Carl Coetzee, chief executive of BetterBond echoes this, saying that the property market is still in far better shape than it was in 2008 when the property bubble burst and house prices plunged.

“Of course, the increase will mean a change in monthly repayments, and we encourage homeowners to factor this into their budget calculations. But we are still in a far better position than we were in 2008 when the property market collapsed and inflation was at 11.5%.”

Furthermore, he says the recent increase in interest rates has not dampened the banks’ appetite to lend, says Coetzee.

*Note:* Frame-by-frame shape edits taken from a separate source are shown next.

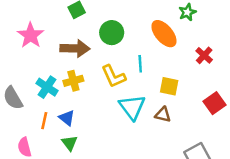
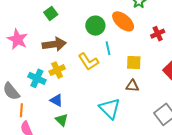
green circle: (112, 33) -> (95, 26), moved
red cross: (204, 55) -> (158, 34), turned 32
cyan triangle: (132, 107) -> (110, 108), moved
orange line: (44, 121) -> (21, 110), moved

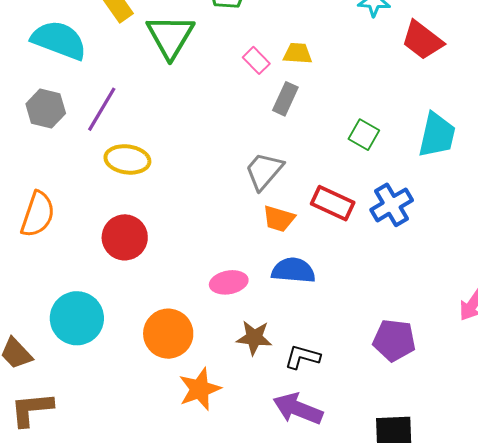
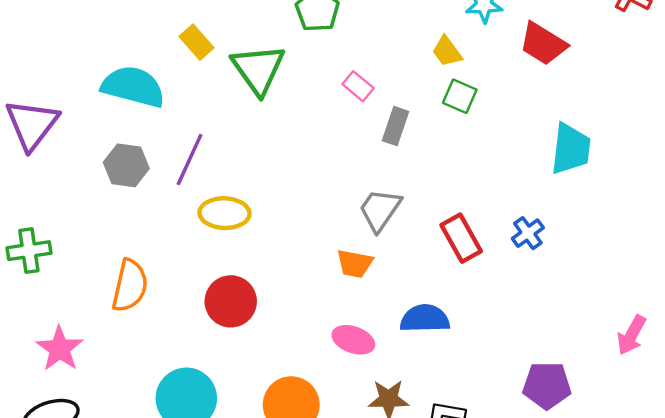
yellow trapezoid: (298, 53) -> (447, 51), moved, turned -124
green square: (364, 135) -> (460, 96), moved
red rectangle: (333, 203) -> (461, 238), turned 42
blue cross: (392, 205) -> (528, 233), size x0.7
orange trapezoid: (279, 219) -> (355, 264), moved
pink ellipse: (229, 282) -> (353, 340), turned 36

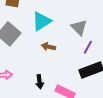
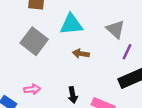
cyan triangle: (42, 21) -> (71, 24), turned 30

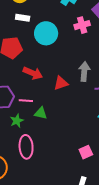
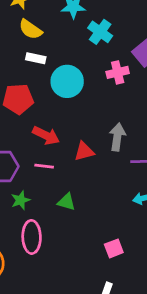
pink line: (26, 101) -> (44, 166), moved
green triangle: (41, 113) -> (66, 202), moved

“BetterBond has seen an almost 10% increase in the ratio of formally granted bonds for April, year-on-year, which is significant coming off the high base set last year.

And with some banks offering loans of up to 105% for qualifying applicants, there are options for aspirant homeowners.

The current trend among property buyers, says Adrian Goslett, regional director and chief executive of RE/MAX of Southern Africa, is the strong favouring of the coastal lifestyle over the urban hustle and bustle. Demand for suburbs that offer a higher quality of lifestyle is likely to remain high for the foreseeable future.

“The pandemic saw buyers spread further afield to find homes that offer a higher quality of lifestyle. This trend seems to be holding strong for as long as the option to work remotely continues to exist.”

Barbara Larney of RE/MAX Town and Country reports that, in Hermanus, Franschhoek, and Paarl, the buying ‘panic’ of fleeing to the countryside during the pandemic is now over.

“That being said, I doubt things will go back to how they were before. Young families have been taking full advantage of this lifestyle shift by abandoning the locations they were tied to only because of their jobs. Buyers are showing an increased interest in less crowded settings and are striving to achieve better work-life balance. Smaller towns are likely to grow faster in some instances to accommodate this demand.”